Юра посмотрел на нее с изумлением и ответил:
– Ну… в твоей тупости с этой минуты я уже начинаю сомневаться…
– Да пошел ты! – выкрикнула Разуваева и плюхнулась на свое место.
В кабинете опять стало тихо. Когда раздался звонок, все вздрогнули и начали убирать в сумки и рюкзаки тетради и учебники. Выходили из кабинета одноклассники все в том же тяжелом молчании.
Ирочка крутила в руках тетрадку, выжидая момент, чтобы остаться один на один с Дорониным, у которого как раз в этот момент заклинило на рюкзаке «молнию». Когда кабинет покинул последний одноклассник, Ирочка громко и четко произнесла:
– Я знаю, что это сделал ты!
Фил вздрогнул и обернулся.
– Фу-ты, ну-ты! Напугала! – сказал он и даже помотал головой. – Однако голос у тебя, оказывается, иногда может быть весьма неслабым!
– Повторяю: я знаю, что это сделал ты!
Доронин оставил свою «молнию» и спросил с усмешкой:
– И какие же у тебя, Ирина Разуваева, есть доказательства моей вины?
– Такие! Ты же был в кабинете до урока! Еще меня выгнал! Разве нет?!
– Выгнал, да! Но это вовсе не означает, что я намазал какой-то дрянью доску!
Ирочка на минуту задержалась с ответной репликой, а потом тихо произнесла:
– Я все равно никому не скажу…
– А вот это еще интереснее! Зачем же?! – изумился Доронин и картинно выбросил руку по направлению к выходу из кабинета. – Иди! Доноси! Героиней будешь! У нас же сегодня день без вранья!
– А мне все равно… Я могу обманывать сегодня сколько хочу…
– Почему?!
– Потому что я за день без вранья не голосовала.
– Как это?
– Так это… Я не поднимала руки…
– Все же поднимали…
– А я нет… Я у стены сижу, за Соней меня вообще не видно…
– Ну ты, Разуваева, сегодня просто не устаешь меня удивлять! – Фил машинально дернул язычок заклинившей «молнии» и неожиданно застегнул рюкзак. Он радостно присвистнул и опять обратился к Ирочке:
– Может, расскажешь, почему ты не голосовала?
– Могу… – Ира присела на краешек стола, так и сжимая в руках тетрадку по английскому языку. – Просто я знаю, что обязательно совру…
– Да ну? Что, прямо-таки не можешь удержаться?
– Я не то имела в виду… Не совсем то… Понимаешь, не всегда нужно говорить правду… Мне так кажется…
– И когда же не надо?
– Ты разве не знаешь, что бывает ложь во спасение? Еще бывает такая ложь, которую говоришь, чтобы не огорчать человека… Да много всяких вариантов…
– Погоди, погоди… То есть ты решила меня спасти от позора своей ложью, да? – догадался Филипп и опять присвистнул.
– Ну… можно и так сказать…
– А зачем тебе это, госпожа Разуваева?
– Вот, например, сейчас стоило бы соврать, чтобы не было так… неловко… Но я скажу правду… Ты мне очень нравишься, Фил. Может быть, я даже тебя люблю… тут сразу не разберешься… Но я знаю, что тебе нравится Соня…

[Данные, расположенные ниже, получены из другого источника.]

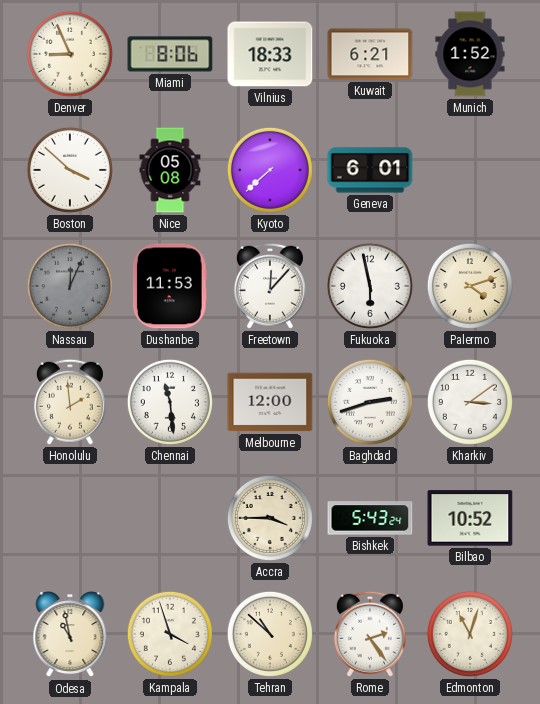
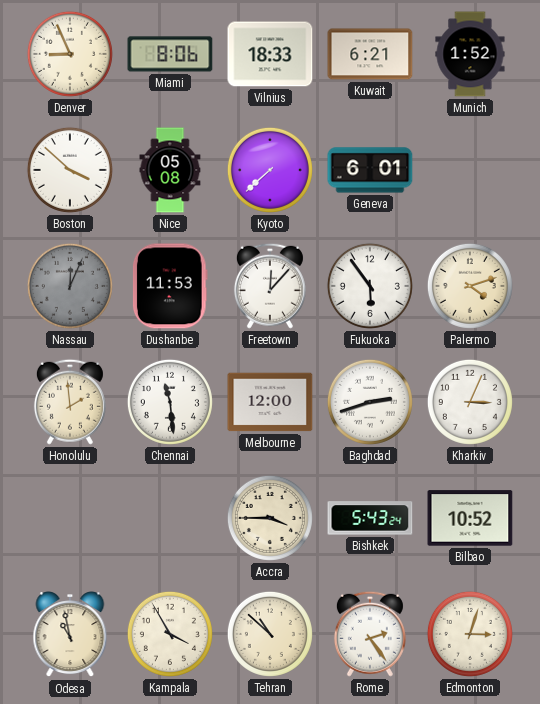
Fukuoka: 5:58 -> 5:54
Kharkiv: 3:09 -> 3:04
Kampala: 3:57 -> 3:55
Edmonton: 11:03 -> 3:03
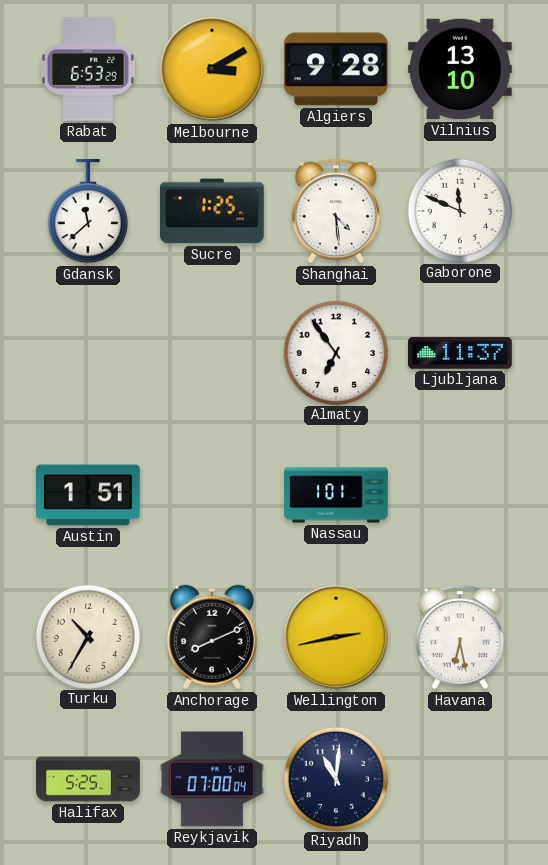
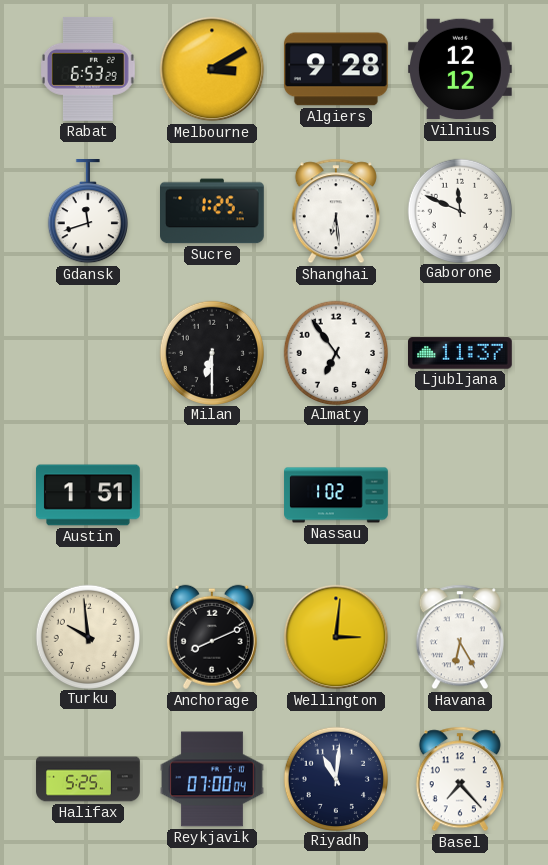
Vilnius: 13:10 -> 12:12
Gdansk: 11:38 -> 11:42
Shanghai: 4:29 -> 6:29
Milan: none -> 6:30
Nassau: 1:01 -> 1:02
Turku: 10:35 -> 9:59
Wellington: 2:43 -> 3:01
Havana: 6:28 -> 6:25
Basel: none -> 7:23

– Откуда? – только и смог выдавить вконец растерявшийся Доронин.
– Просто вижу… Так вот: я никому не скажу про доску… А Соня… Соне Кудрявцев нравится… Так что у тебя нет шансов…

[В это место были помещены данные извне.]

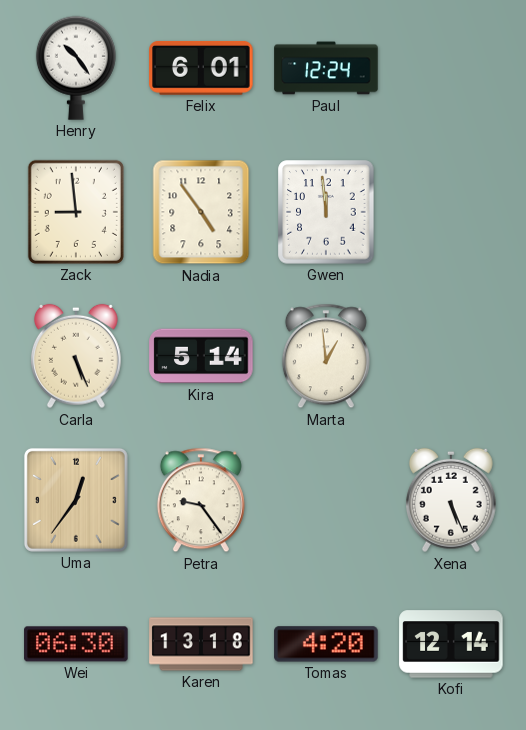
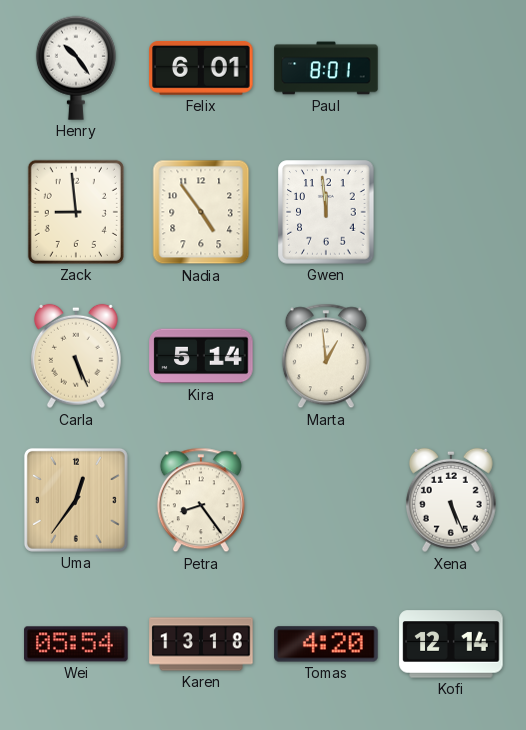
Paul: 12:24 -> 8:01
Petra: 9:24 -> 8:24
Wei: 06:30 -> 05:54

– Нет шансов? По крайней мере один шанс у человека всегда есть! – зло ответил Филипп, повесил на одно плечо рюкзак и вышел из кабинета.

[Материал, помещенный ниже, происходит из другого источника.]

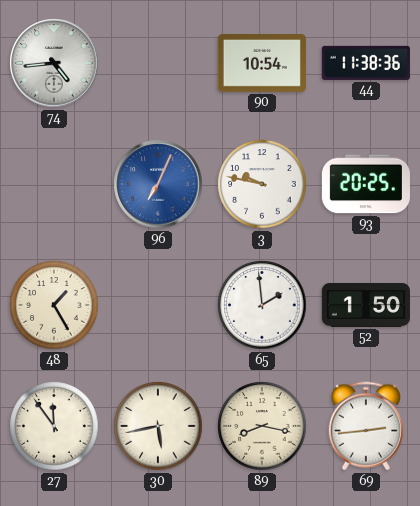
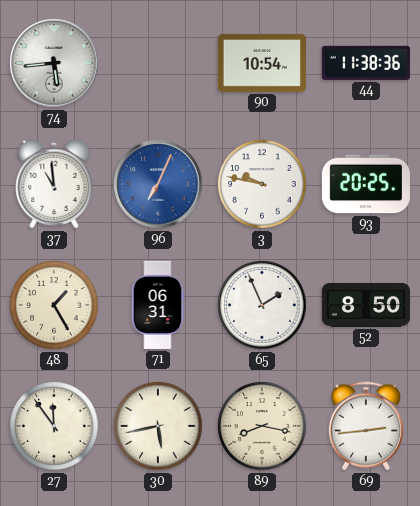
74: 4:44 -> 5:44
37: none -> 10:59
71: none -> 06:31
65: 1:59 -> 1:56
52: 1:50 -> 8:50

Разуваева тяжело вздохнула, положила тетрадку в сумку и только хотела выйти из кабинета, как в него влетела классная руководительница 9-го «А» Раиса Ивановна.
– Что?! Все уже ушли?! – взревела она. – Напакостили и ушли! Подлецы!! Еще день без вранья устроили! Лицемеры! Негодяи! – Потом, обратившись к Ирочке, Раиса Ивановна скомандовала: – Живо беги в слесарную мастерскую! Там тебе дадут обезжиривающий раствор и кусок ветоши! И чтобы доска была вылизана!!
Ирочка, часто кивая, попятилась к двери и облегченно вздохнула, когда оказалась в коридоре.
Трудовик Игорь Борисович, видимо, был уже в курсе происшедшего, поэтому без всяких просьб со стороны девочки тут же выдал ей пластиковую бутылку, наполненную какой-то голубоватой жидкостью, и тряпку. Когда Ира вернулась в кабинет английского, их классная дама сидела за столом Марии Ростиславовны, подперев голову рукой, с печальным выражением лица. Она что-то хотела сказать вошедшей Ирочке, но ей помешал звонок на урок. Разуваева замерла посреди кабинета, так и не дойдя до доски.